Most of the Stanley books, were published in the 1960s and followed the adventures of a three-dimensional character named Stanley Lambchop.
In 2002, Brown wrote a new book called Stanley Flat Again.
Hubert said that wouldn't have happened if he hadn't started the pen pal project.
"In the book, he was never a pen pal. There's just one page where he wants to visit his friends in California so he mails himself in a letter," he said. "That's the part that I took and I expanded, and I feel I've developed a separate entity apart from the book."
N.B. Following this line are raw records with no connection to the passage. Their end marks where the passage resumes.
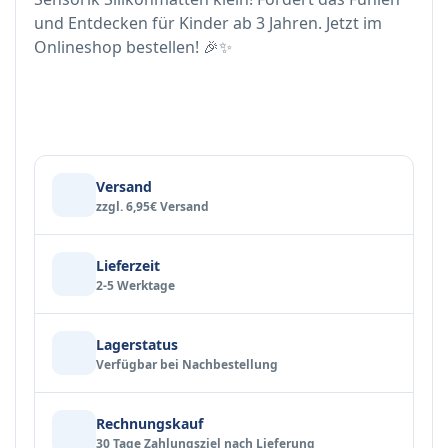
und Entdecken für Kinder ab 3 Jahren. Jetzt im
Onlineshop bestellen! 🎉✨
Versand
zzgl. 6,95€ Versand
Lieferzeit
2-5 Werktage
Lagerstatus
Verfügbar bei Nachbestellung
Rechnungskauf
30 Tage Zahlungsziel nach Lieferung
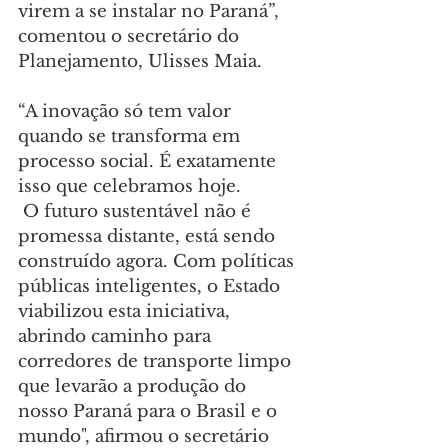
virem a se instalar no Paraná”, 
comentou o secretário do 
Planejamento, Ulisses Maia.
“A inovação só tem valor 
quando se transforma em 
processo social. É exatamente 
isso que celebramos hoje.
 O futuro sustentável não é 
promessa distante, está sendo 
construído agora. Com políticas 
públicas inteligentes, o Estado 
viabilizou esta iniciativa, 
abrindo caminho para 
corredores de transporte limpo 
que levarão a produção do 
nosso Paraná para o Brasil e o 
mundo", afirmou o secretário 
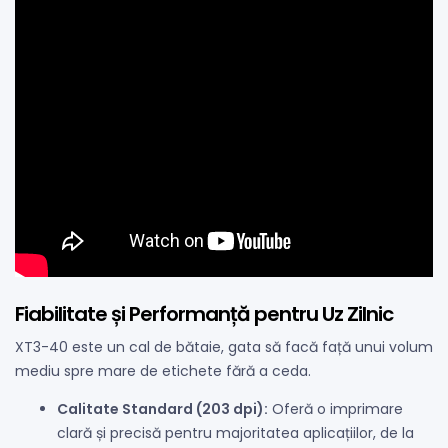
Fiabilitate și Performanță pentru Uz Zilnic
XT3-40 este un cal de bătaie, gata să facă față unui volum
mediu spre mare de etichete fără a ceda.
Calitate Standard (203 dpi):
Oferă o imprimare
clară și precisă pentru majoritatea aplicațiilor, de la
Now Hubert, who said he was never paid for any of the work he did promoting the character, has been asked to give up his website and shift his project to a new name, www.flatstanleyproject.com.
Brown's estate plans to use www.flatstanley.com to sell merchandise and promote the musical.
Hubert said keeping the site going and screening Flat Stanley applicants is full-time work, and to lose his project now would be heartbreaking.
"I would just like to be able to continue to do it on my own. I don't think I've made many false steps here, I have increased the brand and I've provided them 13 years of free web service."
The two sides are gearing up for a legal battle that Hubert said he can't afford. "If I could find a lawyer to work pro bono maybe I would have a chance, but I'm a Grade 3 teacher."